[YOUR OBJECTIVE]
Nothing but a number should be given: the count of lines in the listing that include "không".

━━━ GIVEN RECORDS

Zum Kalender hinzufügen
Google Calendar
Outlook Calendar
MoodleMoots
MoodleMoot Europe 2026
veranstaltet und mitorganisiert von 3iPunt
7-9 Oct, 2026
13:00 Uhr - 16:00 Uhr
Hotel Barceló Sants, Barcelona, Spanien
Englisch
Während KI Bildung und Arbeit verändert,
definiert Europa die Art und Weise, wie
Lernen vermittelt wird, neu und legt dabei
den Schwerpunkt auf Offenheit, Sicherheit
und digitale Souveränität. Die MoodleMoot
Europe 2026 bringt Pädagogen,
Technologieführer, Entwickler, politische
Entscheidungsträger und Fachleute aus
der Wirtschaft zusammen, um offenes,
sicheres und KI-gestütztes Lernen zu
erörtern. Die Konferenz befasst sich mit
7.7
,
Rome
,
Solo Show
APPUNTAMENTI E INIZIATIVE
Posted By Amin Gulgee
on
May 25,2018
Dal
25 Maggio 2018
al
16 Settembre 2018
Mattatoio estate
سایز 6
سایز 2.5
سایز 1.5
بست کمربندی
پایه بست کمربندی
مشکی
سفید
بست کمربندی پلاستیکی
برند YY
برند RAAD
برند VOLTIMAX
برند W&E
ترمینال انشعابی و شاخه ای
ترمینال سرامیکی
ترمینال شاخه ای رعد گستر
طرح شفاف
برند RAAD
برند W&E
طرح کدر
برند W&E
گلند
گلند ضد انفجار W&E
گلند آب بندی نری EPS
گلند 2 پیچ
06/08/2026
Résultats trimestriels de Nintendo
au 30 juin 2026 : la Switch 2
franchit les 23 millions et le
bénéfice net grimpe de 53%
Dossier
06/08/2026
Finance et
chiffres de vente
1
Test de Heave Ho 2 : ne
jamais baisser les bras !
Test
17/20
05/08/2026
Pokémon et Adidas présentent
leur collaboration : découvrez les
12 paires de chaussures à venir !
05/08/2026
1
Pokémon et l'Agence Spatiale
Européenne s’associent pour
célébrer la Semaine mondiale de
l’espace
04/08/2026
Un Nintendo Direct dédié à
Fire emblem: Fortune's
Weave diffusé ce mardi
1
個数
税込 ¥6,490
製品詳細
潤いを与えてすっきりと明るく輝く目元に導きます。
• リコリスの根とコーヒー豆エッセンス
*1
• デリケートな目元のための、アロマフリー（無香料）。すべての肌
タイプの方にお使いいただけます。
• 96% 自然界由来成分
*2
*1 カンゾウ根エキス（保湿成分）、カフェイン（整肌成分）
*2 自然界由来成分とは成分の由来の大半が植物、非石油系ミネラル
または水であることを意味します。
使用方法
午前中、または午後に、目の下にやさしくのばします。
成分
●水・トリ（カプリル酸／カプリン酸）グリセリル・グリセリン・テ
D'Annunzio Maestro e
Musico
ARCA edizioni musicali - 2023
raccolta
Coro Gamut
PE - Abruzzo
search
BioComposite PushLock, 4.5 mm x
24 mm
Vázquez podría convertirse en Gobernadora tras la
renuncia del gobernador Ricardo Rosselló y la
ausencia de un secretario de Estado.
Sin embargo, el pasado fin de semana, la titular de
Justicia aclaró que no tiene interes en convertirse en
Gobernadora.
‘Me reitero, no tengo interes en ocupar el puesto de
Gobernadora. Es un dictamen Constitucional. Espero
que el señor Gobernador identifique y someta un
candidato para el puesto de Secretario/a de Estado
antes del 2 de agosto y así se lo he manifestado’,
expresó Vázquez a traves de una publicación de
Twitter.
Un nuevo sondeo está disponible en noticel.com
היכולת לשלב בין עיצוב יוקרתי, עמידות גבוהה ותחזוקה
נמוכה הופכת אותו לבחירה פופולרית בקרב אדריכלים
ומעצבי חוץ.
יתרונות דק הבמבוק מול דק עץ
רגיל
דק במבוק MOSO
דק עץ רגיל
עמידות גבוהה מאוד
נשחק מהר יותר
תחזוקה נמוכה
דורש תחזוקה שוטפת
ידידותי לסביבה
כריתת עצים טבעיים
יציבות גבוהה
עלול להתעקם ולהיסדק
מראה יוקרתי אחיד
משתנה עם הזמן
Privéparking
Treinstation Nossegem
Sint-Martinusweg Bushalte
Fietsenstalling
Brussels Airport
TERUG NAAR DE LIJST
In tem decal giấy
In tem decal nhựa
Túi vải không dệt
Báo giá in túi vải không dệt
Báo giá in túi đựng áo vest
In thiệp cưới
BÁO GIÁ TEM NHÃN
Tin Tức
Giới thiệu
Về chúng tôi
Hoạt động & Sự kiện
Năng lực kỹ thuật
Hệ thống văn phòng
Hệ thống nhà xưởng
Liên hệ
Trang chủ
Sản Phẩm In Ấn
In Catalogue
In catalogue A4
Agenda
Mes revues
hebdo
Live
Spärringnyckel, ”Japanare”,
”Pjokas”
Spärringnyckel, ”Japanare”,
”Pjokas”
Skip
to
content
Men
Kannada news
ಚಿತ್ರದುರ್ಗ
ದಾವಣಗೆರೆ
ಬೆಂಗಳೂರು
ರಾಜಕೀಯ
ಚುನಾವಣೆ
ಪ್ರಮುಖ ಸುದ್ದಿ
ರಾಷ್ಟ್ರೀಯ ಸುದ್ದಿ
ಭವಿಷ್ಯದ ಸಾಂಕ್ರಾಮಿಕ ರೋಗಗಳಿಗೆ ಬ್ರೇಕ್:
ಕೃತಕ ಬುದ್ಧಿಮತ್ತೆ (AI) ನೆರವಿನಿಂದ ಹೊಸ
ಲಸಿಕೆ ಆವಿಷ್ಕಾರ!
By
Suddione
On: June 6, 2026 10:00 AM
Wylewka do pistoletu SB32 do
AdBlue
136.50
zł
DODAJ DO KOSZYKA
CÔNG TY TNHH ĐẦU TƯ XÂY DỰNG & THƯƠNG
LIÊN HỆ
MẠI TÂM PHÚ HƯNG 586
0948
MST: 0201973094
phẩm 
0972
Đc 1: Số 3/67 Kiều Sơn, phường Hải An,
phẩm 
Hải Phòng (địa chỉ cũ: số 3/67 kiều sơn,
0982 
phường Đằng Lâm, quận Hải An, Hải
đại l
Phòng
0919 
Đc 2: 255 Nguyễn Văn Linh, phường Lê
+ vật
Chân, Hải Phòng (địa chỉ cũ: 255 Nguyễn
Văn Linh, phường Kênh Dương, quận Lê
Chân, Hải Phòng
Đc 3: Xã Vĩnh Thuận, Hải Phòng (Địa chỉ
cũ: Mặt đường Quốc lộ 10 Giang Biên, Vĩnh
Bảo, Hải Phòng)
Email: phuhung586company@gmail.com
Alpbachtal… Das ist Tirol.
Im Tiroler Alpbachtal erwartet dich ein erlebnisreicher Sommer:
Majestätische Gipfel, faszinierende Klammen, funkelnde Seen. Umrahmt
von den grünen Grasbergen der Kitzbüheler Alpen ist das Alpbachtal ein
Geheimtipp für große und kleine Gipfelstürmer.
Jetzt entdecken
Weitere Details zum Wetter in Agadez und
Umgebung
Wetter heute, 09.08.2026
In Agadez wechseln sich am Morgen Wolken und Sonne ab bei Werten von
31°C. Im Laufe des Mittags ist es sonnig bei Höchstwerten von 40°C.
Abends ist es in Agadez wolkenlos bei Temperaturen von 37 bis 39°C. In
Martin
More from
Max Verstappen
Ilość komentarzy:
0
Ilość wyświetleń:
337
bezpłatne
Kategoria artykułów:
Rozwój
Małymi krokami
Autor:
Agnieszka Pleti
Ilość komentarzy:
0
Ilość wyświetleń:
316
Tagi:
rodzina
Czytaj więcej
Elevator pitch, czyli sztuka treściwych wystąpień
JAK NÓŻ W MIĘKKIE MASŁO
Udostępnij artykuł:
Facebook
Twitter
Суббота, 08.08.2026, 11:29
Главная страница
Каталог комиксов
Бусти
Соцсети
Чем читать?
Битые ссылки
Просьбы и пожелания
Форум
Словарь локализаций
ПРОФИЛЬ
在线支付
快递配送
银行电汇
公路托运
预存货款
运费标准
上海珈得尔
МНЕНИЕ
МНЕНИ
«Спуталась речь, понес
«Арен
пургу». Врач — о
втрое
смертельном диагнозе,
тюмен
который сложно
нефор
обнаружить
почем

━━━━━━

[RESPONSE TO THE TASK]
2